Saved data entries
--- --- ---

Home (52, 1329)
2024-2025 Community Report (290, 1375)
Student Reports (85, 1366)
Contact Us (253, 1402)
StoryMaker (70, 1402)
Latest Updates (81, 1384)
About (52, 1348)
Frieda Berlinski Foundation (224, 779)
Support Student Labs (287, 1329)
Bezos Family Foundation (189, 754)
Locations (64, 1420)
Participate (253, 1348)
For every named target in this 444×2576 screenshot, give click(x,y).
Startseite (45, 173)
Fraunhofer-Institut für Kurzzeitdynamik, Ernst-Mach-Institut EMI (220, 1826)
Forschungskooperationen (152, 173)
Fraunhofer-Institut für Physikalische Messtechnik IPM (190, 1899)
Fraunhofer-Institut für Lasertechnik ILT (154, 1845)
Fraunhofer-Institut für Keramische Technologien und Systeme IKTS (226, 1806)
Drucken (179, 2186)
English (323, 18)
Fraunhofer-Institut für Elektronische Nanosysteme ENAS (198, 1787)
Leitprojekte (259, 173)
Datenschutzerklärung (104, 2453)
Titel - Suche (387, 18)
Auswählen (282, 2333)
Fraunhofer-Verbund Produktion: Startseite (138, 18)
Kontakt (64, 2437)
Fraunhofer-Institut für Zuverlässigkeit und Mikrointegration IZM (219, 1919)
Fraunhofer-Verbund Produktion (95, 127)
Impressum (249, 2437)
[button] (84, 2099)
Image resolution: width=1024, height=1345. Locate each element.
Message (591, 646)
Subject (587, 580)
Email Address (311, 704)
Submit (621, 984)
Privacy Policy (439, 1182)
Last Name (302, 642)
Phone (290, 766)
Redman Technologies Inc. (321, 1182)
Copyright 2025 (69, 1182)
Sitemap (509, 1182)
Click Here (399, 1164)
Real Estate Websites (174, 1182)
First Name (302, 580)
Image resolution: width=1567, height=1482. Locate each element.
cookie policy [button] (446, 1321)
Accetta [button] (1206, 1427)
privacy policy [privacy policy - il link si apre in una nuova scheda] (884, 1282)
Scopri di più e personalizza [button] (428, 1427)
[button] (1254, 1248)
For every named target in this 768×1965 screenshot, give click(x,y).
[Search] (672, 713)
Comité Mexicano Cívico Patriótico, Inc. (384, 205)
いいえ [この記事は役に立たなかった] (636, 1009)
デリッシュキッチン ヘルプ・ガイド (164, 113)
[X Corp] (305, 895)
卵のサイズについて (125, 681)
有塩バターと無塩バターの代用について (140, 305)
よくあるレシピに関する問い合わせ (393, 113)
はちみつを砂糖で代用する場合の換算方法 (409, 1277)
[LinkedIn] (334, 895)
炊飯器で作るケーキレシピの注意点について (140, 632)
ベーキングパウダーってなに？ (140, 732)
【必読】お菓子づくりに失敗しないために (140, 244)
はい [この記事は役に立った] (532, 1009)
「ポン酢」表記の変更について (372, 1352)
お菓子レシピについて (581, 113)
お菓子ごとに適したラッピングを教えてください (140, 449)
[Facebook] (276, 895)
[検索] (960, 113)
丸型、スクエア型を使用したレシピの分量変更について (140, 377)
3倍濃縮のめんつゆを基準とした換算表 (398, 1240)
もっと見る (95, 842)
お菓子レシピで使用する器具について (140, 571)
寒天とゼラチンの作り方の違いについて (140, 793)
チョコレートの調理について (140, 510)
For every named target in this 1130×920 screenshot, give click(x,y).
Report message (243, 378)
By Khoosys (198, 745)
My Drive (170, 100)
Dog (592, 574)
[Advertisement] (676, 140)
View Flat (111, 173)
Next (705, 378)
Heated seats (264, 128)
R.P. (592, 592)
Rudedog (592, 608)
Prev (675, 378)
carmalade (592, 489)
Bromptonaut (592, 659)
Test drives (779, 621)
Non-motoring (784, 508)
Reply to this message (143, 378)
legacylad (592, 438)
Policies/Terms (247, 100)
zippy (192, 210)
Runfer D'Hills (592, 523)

--- --- ---

What to do
The expected output is each line of the records above that includes the word "Institut".

Response to the task
Fraunhofer-Institut für Kurzzeitdynamik, Ernst-Mach-Institut EMI (220, 1826)
Fraunhofer-Institut für Physikalische Messtechnik IPM (190, 1899)
Fraunhofer-Institut für Lasertechnik ILT (154, 1845)
Fraunhofer-Institut für Keramische Technologien und Systeme IKTS (226, 1806)
Fraunhofer-Institut für Elektronische Nanosysteme ENAS (198, 1787)
Fraunhofer-Institut für Zuverlässigkeit und Mikrointegration IZM (219, 1919)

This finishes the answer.